We put a great deal of effort into changing our life circumstances - increasing our income, striving for career success, changing house and neighbourhood. Politicians also work hard to change and improve economic and social circumstances in a society.
Such changes, when successful, bring an undoubted boost in happiness levels. The trouble is that the boost is short-lived. Why? Because the evidence is that we adapt really quickly to circumstances positive and negative. For example, after winning the lottery or sustaining serious injuries in a car crash (including paralysis), a year later, people tend to be about as happy as they were before the negative event. Major boosts or dips in our happiness due to life circumstances tend to be short-lived. We adapt to our circumstances. And that is why, alas, politicians and governments often feel deeply unappreciated by an ungrateful electorate.

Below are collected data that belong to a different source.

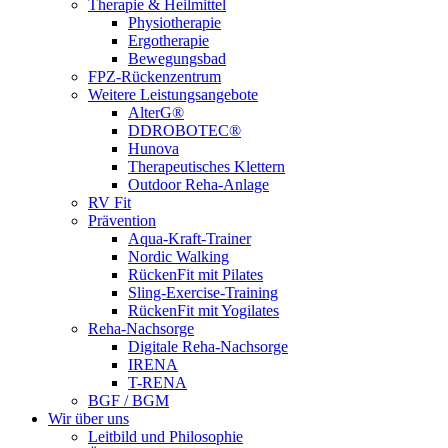
Therapie & Heilmittel
Physiotherapie
Ergotherapie
Bewegungsbad
FPZ-Rückenzentrum
Weitere Leistungsangebote
AlterG®
DDROBOTEC®
Hunova
Therapeutisches Klettern
Outdoor Reha-Anlage
RV Fit
Prävention
Aqua-Kraft-Trainer
Nordic Walking
RückenFit mit Pilates
Sling-Exercise-Training
RückenFit mit Yogilates
Reha-Nachsorge
Digitale Reha-Nachsorge
IRENA
T-RENA
BGF / BGM
Wir über uns
Leitbild und Philosophie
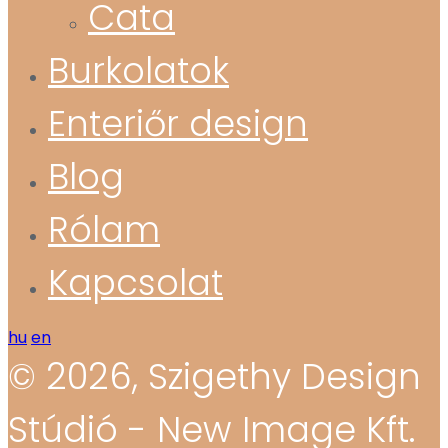
Cata
Burkolatok
Enteriőr design
Blog
Rólam
Kapcsolat
hu
en
© 2026, Szigethy Design
Stúdió - New Image Kft.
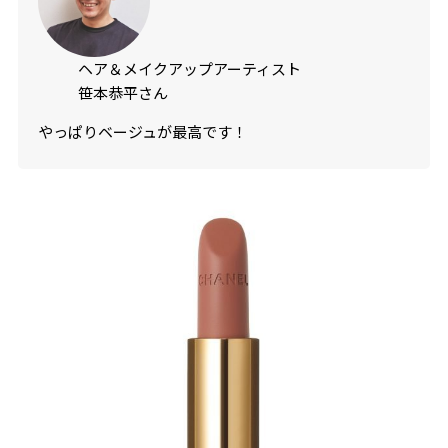
ヘア＆メイクアップアーティスト
笹本恭平さん
やっぱりベージュが最高です！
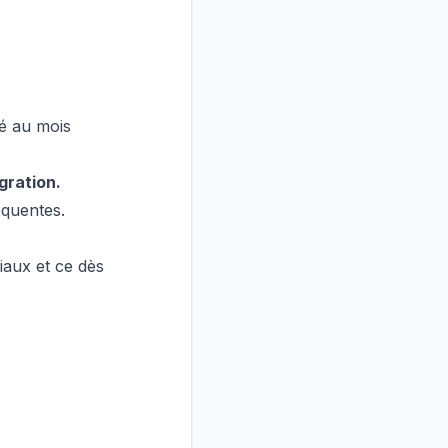
é au mois
égration.
quentes.
iaux et ce dès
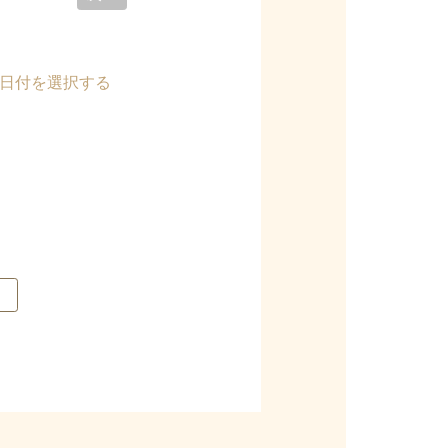
>日付を選択する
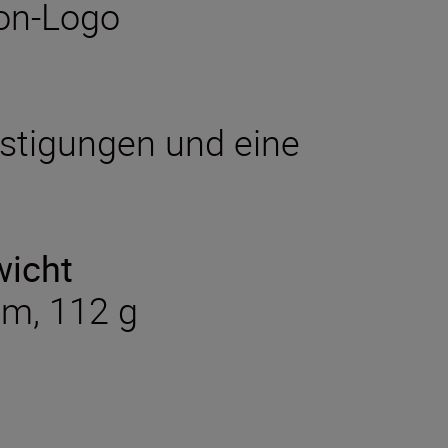
kon-Logo
stigungen und eine
wicht
mm, 112 g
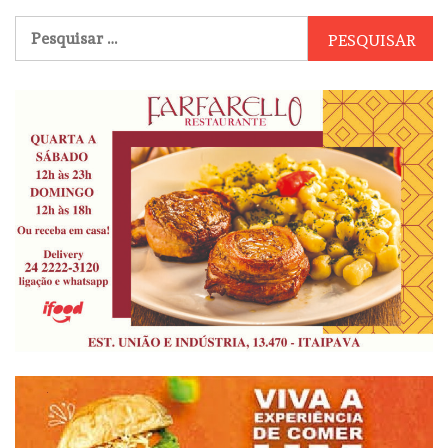
Pesquisar
por:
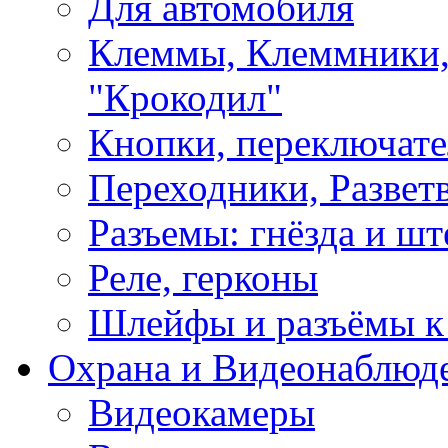
Для автомобиля
Клеммы, Клеммники,
"Крокодил"
Кнопки, переключат
Переходники, Развет
Разъемы: гнёзда и шт
Реле, герконы
Шлейфы и разъёмы к
Охрана и Видеонаблюд
Видеокамеры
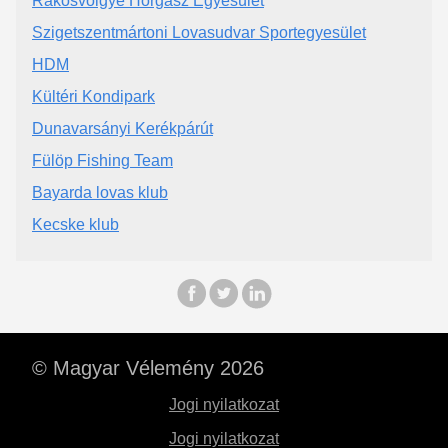
Rákosvölgye Horgász Egyesület
Szigetszentmártoni Lovasudvar Sportegyesület
HDM
Kültéri Kondipark
Dunavarsányi Kerékpárút
Fülöp Fishing Team
Bayarda lovas klub
Kecske klub
© Magyar Vélemény 2026
Jogi nyilatkozat
Jogi nyilatkozat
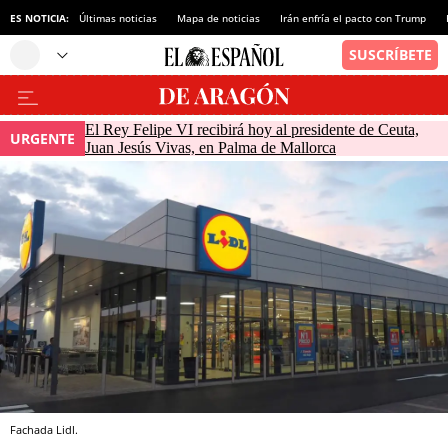
ES NOTICIA:
Últimas noticias
Mapa de noticias
Irán enfría el pacto con Trump
El Rey Felipe VI recibirá hoy al presidente de Ceuta,
URGENTE
Juan Jesús Vivas, en Palma de Mallorca
Fachada Lidl.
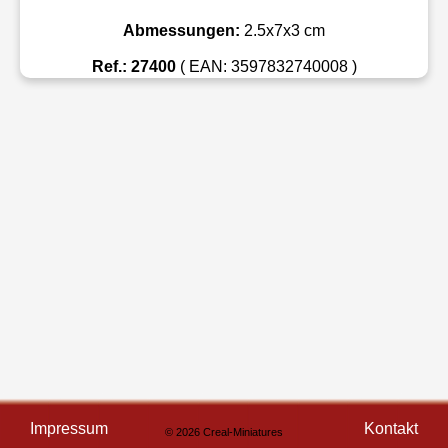
Abmessungen:
2.5x7x3 cm
Ref.: 27400
( EAN: 3597832740008 )
Impressum
Kontakt
© 2026 Creal-Miniatures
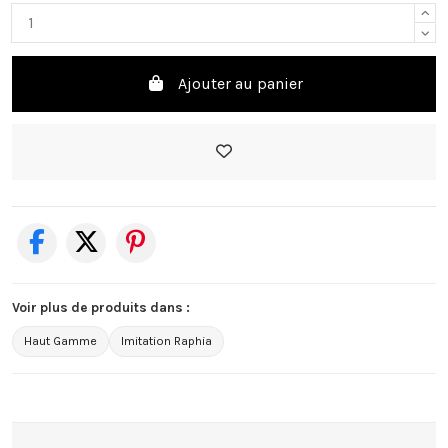
Ajouter au panier
Voir plus de produits dans :
Haut Gamme
Imitation Raphia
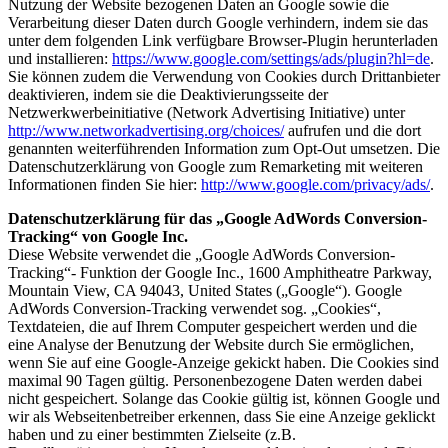
Nutzung der Website bezogenen Daten an Google sowie die
Verarbeitung dieser Daten durch Google verhindern, indem sie das
unter dem folgenden Link verfügbare Browser-Plugin herunterladen
und installieren:
https://www.google.com/settings/ads/plugin?hl=de
.
Sie können zudem die Verwendung von Cookies durch Drittanbieter
deaktivieren, indem sie die Deaktivierungsseite der
Netzwerkwerbeinitiative (Network Advertising Initiative) unter
http://www.networkadvertising.org/choices/
aufrufen und die dort
genannten weiterführenden Information zum Opt-Out umsetzen. Die
Datenschutzerklärung von Google zum Remarketing mit weiteren
Informationen finden Sie hier:
http://www.google.com/privacy/ads/
.
Datenschutzerklärung für das „Google AdWords Conversion-
Tracking“ von Google Inc.
Diese Website verwendet die „Google AdWords Conversion-
Tracking“- Funktion der Google Inc., 1600 Amphitheatre Parkway,
Mountain View, CA 94043, United States („Google“). Google
AdWords Conversion-Tracking verwendet sog. „Cookies“,
Textdateien, die auf Ihrem Computer gespeichert werden und die
eine Analyse der Benutzung der Website durch Sie ermöglichen,
wenn Sie auf eine Google-Anzeige gekickt haben. Die Cookies sind
maximal 90 Tagen gültig. Personenbezogene Daten werden dabei
nicht gespeichert. Solange das Cookie gültig ist, können Google und
wir als Webseitenbetreiber erkennen, dass Sie eine Anzeige geklickt
haben und zu einer bestimmten Zielseite (z.B.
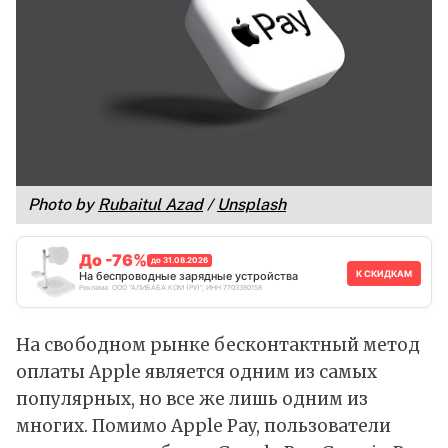
Photo by
Rubaitul Azad
/
Unsplash
До -76%
до 31.08.2026
К СКИДКАМ
На беспроводные зарядные устройства
Реклама. ООО "АЛИБАБА.КОМ (РУ)", ИНН 7703380158
На свободном рынке бесконтактный метод
оплаты Apple является одним из самых
популярных, но все же лишь одним из
многих. Помимо Apple Pay, пользователи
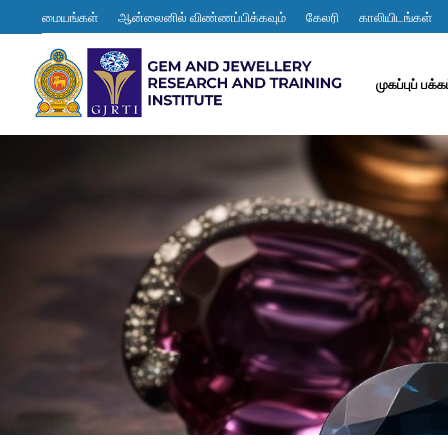
மையங்கள்
ஆன்லைனில் விண்ணப்பிக்கவும்
கேலரி
காலியிடங்கள்
முகப்புப் பக்க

Living in a hyper-consumer culture also creates its own stresses. Much as we value choice, too much choice diminishes wellbeing. In terms of consumer goods, occupational choice, personal expression, how you dress, whether and who you marry, and if and when you have children, an extraordinary range of choices are available. Logically, of course, people can ignore all the options. But psychologically this is more difficult than you think.
The ethic of individual choice and control is one of the most powerful currents in modern society. The modern Everyman shapes his own destiny and is judged by the quality of those personal choices. Keeping your options open is highly valued. So we are forced to put increasing time and effort into decisions, even about trivial things. This creates worry in case you make the wrong choice. It raises expectations about how good your eventual choice will be and increases disappointment when your choice doesn't live up to expectations.
Maximising all our choices about work, relationships, holidays, clothes, leisure - even home decorating - can create an exhilarating sense of excitement and control. If overused, however, it can tip into feeling more tired, more anxious, more worried, more overwhelmed, more regretful, more disappointed, more frustrated and more depressed - and less satisfied with the outcomes. As one researcher put it: "We end up doing better but feeling worse." And, of course, with so much choice there is less tolerance or forgiveness for failure. "Only yourself to blame" is the unwritten price for personal choice.
Ireland may yet face those postmodern problems, but for now we are enjoying an extended adolescence, basking in that golden moment. We seem to have used our prosperity as an opportunity to enjoy stable family relationships, to develop our personal expressiveness and to show the world what we're good at. Given Ireland's economic, cultural and religious history - still in living memory - we have embraced prosperity, the good life and personal freedoms with unabashed relish, and we won't lightly let them go.